Their personal farming journey together started with a small strawberry patch they grew in town in a supportive next door neighbor’s backyard. In 2015, they had the opportunity to grow their dream even bigger with a 15-acre farm in Fair Grove, Mo., where they currently reside with their two children, Warner and Annalee, a small herd of pastured pigs, and their flocks of free-range laying hens and pastured broilers. Jimmy also works off the farm as an aircraft mechanic to further support their farm and family. 

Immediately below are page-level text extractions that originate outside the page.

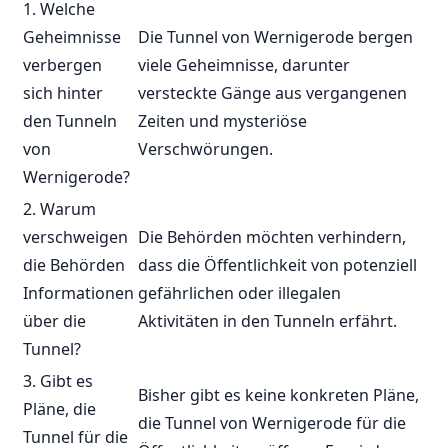
1. Welche
Geheimnisse
Die​ Tunnel von Wernigerode ‌bergen
verbergen
viele Geheimnisse, darunter
sich hinter
versteckte Gänge aus vergangenen
den Tunneln
Zeiten und⁣ mysteriöse⁤
von
Verschwörungen.
Wernigerode?
2. ⁤Warum
verschweigen
Die Behörden ⁢möchten verhindern,
die ⁤Behörden​
dass die Öffentlichkeit von potenziell
Informationen​
gefährlichen oder illegalen
über ​die
Aktivitäten in den Tunneln‍ erfährt.
Tunnel?
3. Gibt es
Bisher gibt es ⁤keine konkreten ⁢Pläne,
Pläne, die
die Tunnel von Wernigerode für die
Tunnel für die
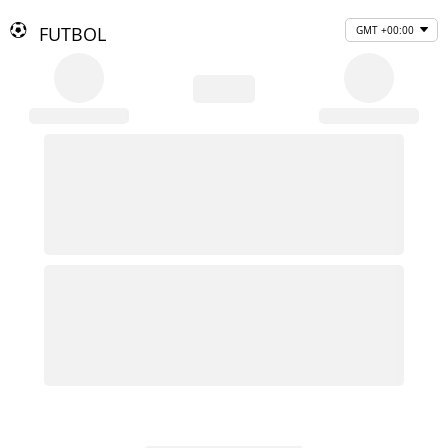
FUTBOL
GMT +00:00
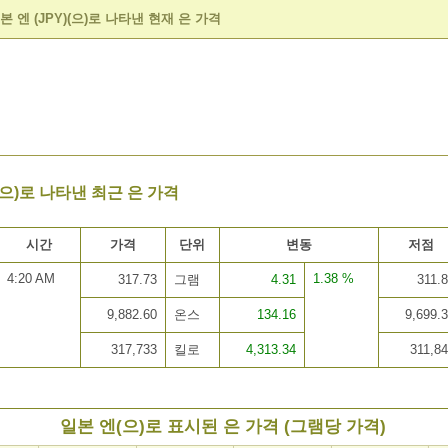
본 엔 (JPY)(으)로 나타낸 현재 은 가격
)(으)로 나타낸 최근 은 가격
시간
가격
단위
변동
저점
4:20 AM
1.38 %
317.73
그램
4.31
311.
9,882.60
온스
134.16
9,699.
317,733
킬로
4,313.34
311,8
일본 엔(으)로 표시된 은 가격 (그램당 가격)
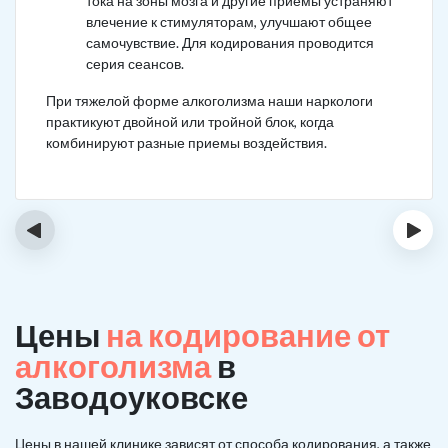
тока на зоны мозга и другие приемы устраняют
влечение к стимуляторам, улучшают общее
самочувствие. Для кодирования проводится
серия сеансов.
При тяжелой форме алкоголизма наши наркологи
практикуют двойной или тройной блок, когда
комбинируют разные приемы воздействия.
‹
›
Цены
на кодирование от
алкоголизма
в
Заводоуковске
Цены в нашей клинике зависят от способа кодирования, а также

Rhea Farm has about an acre for garden production. This encompasses the strawberry patch, as well as a high tunnel that the Rhea family received a grant for through the Natural Resource Conservation Service. The tunnel is utilized to grow vegetables such as greens and tomatoes for the family, as well as producing vegetables, plant starts and hanging baskets to sell to customers at the on-farm stand during berry season, which typically runs May through June. The strawberry patch is considered the star of the farm. When production allows, customers are able to come pick, weigh and purchase their own berries, or the berries are harvested by Sasha, Jimmy and their seasonal pickers to fill pre-orders, and orders from restaurants, breweries and other farmers who add the berries to their CSA (Community Supported Agriculture) shares and farm stands. Rhea Farm uses organic methods to grow their berries. Any inputs used for their produce, such as soil amendments or pest control, are from the Organic Materials Review Institute (OMRI) lists. Growing berries organically requires a great deal of physical labor, Sasha said, but it matches their lifestyle goals and fits a growing niche market in their area.

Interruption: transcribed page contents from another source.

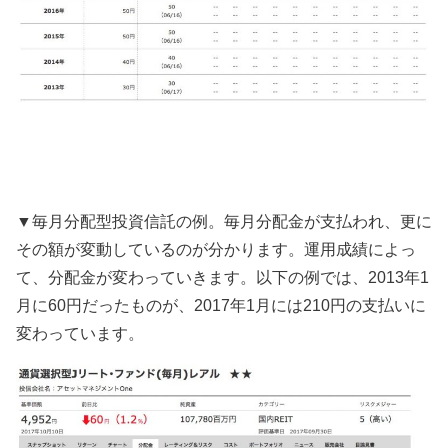
▼毎月分配型投資信託の例。毎月分配金が支払われ、更に
その額が変動しているのが分かります。運用成績によっ
て、分配金が変わっていきます。以下の例では、
2013
年
1
月に
60
円だったものが、
2017
年
1
月には
210
円の支払いに
変わっています。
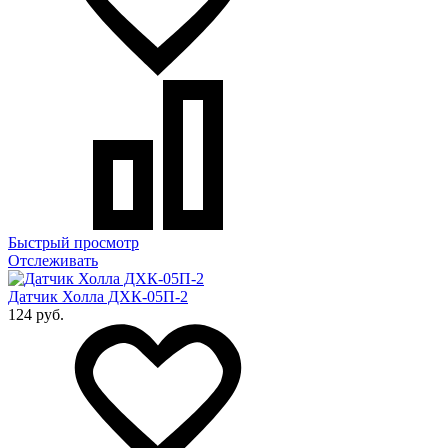
Быстрый просмотр
Отслеживать
Датчик Холла ДХК-05П-2
124 руб.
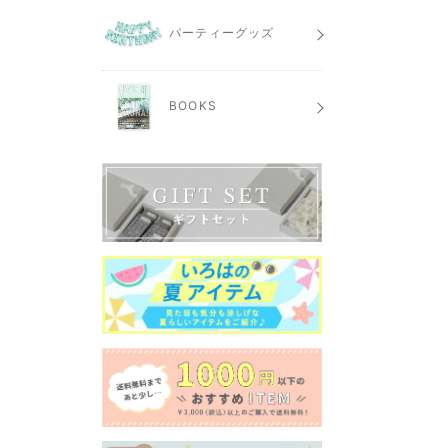
パーティーグッズ
BOOKS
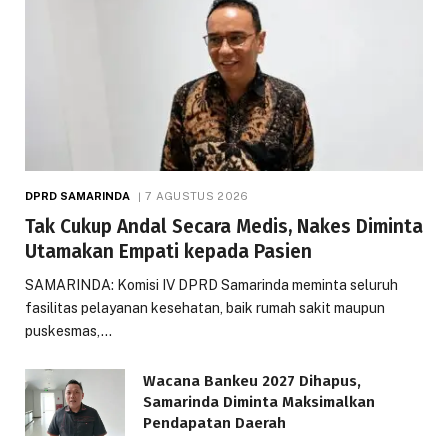
DPRD SAMARINDA
7 AGUSTUS 2026
Tak Cukup Andal Secara Medis, Nakes Diminta
Utamakan Empati kepada Pasien
SAMARINDA: Komisi IV DPRD Samarinda meminta seluruh
fasilitas pelayanan kesehatan, baik rumah sakit maupun
puskesmas,…
Wacana Bankeu 2027 Dihapus,
Samarinda Diminta Maksimalkan
Pendapatan Daerah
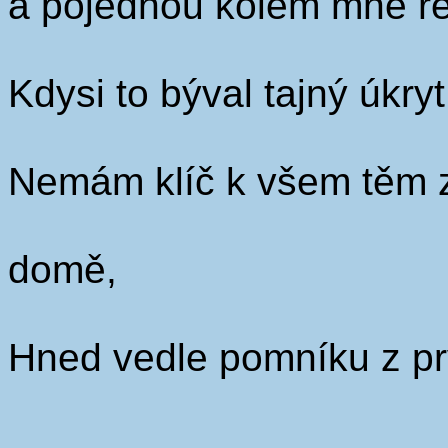
a pojednou kolem mne re
Kdysi to býval tajný úkry
Nemám klíč k všem těm 
domě,
Hned vedle pomníku z prv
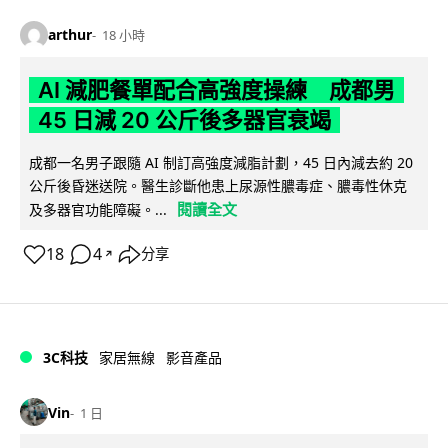
arthur
18 小時
AI 減肥餐單配合高強度操練 成都男
45 日減 20 公斤後多器官衰竭
成都一名男子跟隨 AI 制訂高強度減脂計劃，45 日內減去約 20
公斤後昏迷送院。醫生診斷他患上尿源性膿毒症、膿毒性休克
閱讀全文
及多器官功能障礙。...
18
4
分享
↗
3C科技
家居無線
影音產品
Vin
1 日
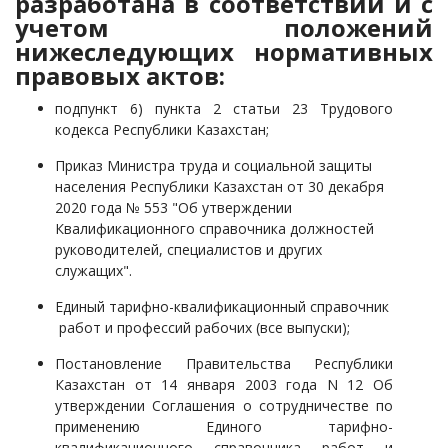
разработана в соответствии и с
учетом положений
нижеследующих нормативных
правовых актов:
подпункт 6) пункта 2 статьи 23 Трудового
кодекса Республики Казахстан;
Приказ Министра труда и социальной защиты
населения Республики Казахстан от 30 декабря
2020 года № 553 "Об утверждении
Квалификационного справочника должностей
руководителей, специалистов и других
служащих". ­ ­
Единый тарифно-квалификационный справочник
работ и профессий рабочих (все выпуски);
Постановление Правительства Республики
Казахстан от 14 января 2003 года N 12 Об
утверждении Соглашения о сотрудничестве по
применению Единого тарифно-
квалификационного справочника работ и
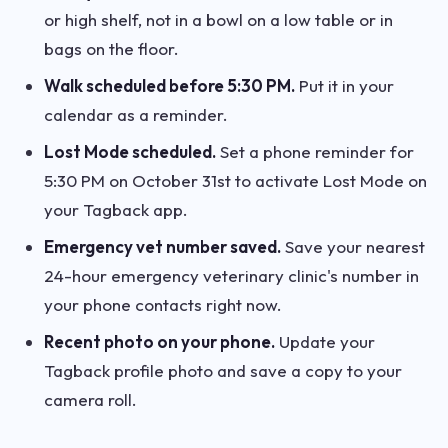
or high shelf, not in a bowl on a low table or in
bags on the floor.
Walk scheduled before 5:30 PM.
Put it in your
calendar as a reminder.
Lost Mode scheduled.
Set a phone reminder for
5:30 PM on October 31st to activate Lost Mode on
your Tagback app.
Emergency vet number saved.
Save your nearest
24-hour emergency veterinary clinic's number in
your phone contacts right now.
Recent photo on your phone.
Update your
Tagback profile photo and save a copy to your
camera roll.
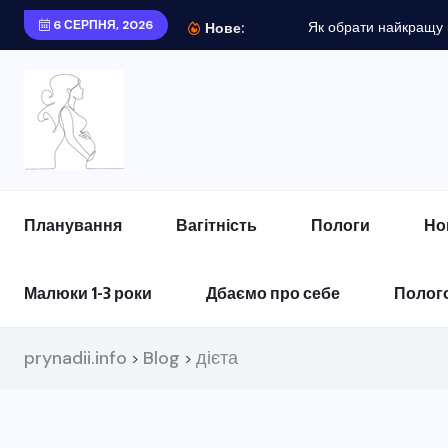
6 СЕРПНЯ, 2026
Як обрати найкращу к
Нове:
Планування
Вагітність
Пологи
Но
Малюки 1-3 роки
Дбаємо про себе
Полого
prynadii.info
Blog
дієта
>
>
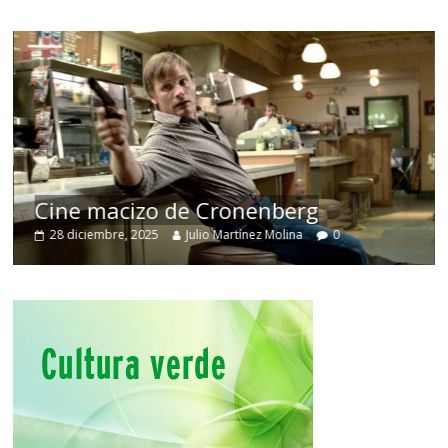
Cine macizo de Cronenberg
28 diciembre, 2025
Julio Martínez Molina
0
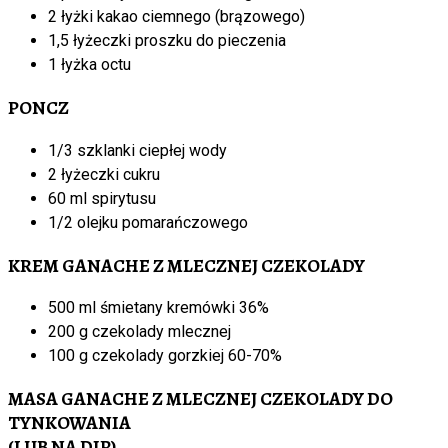
2 łyżki kakao ciemnego (brązowego)
1,5 łyżeczki proszku do pieczenia
1 łyżka octu
PONCZ
1/3 szklanki ciepłej wody
2 łyżeczki cukru
60 ml spirytusu
1/2 olejku pomarańczowego
KREM GANACHE Z MLECZNEJ CZEKOLADY
500 ml śmietany kremówki 36%
200 g czekolady mlecznej
100 g czekolady gorzkiej 60-70%
MASA GANACHE Z MLECZNEJ CZEKOLADY DO
TYNKOWANIA
(LUB NA DIP)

Sasha and Jimmy also raise pastured pork, both for their family and to sell to customers on the hoof. They currently have two Berkshire/Gloucester Old Spot sows and a few piglets. The pigs are moved around the farm to fresh grass with the use of temporary electric fencing. Another meat enterprise at Rhea Farm is Freedom Ranger broilers – this is a project that Sasha particularly enjoys. 

“Our meat chickens are second generation non-GMO and organic fed,” she said. “We typically butcher around 60 a year for ourselves.” 

Her Freedom Ranger flock is housed in a portable chicken tractor that is moved to fresh grass twice a day. She hopes to expand the broilers to sell to farm customers, along with the berries and pork.

Rhea Farm primarily markets their products through word of mouth, roadside signage and via their farm Facebook page. 

Other area farms, such as Millsap Farm and Urban Roots Farm, carry Rhea Farm strawberries in their farm stands for much of the berry season as well. The farm tends to draw repeat customers, thanks to Sasha and Jimmy’s high standards and product quality.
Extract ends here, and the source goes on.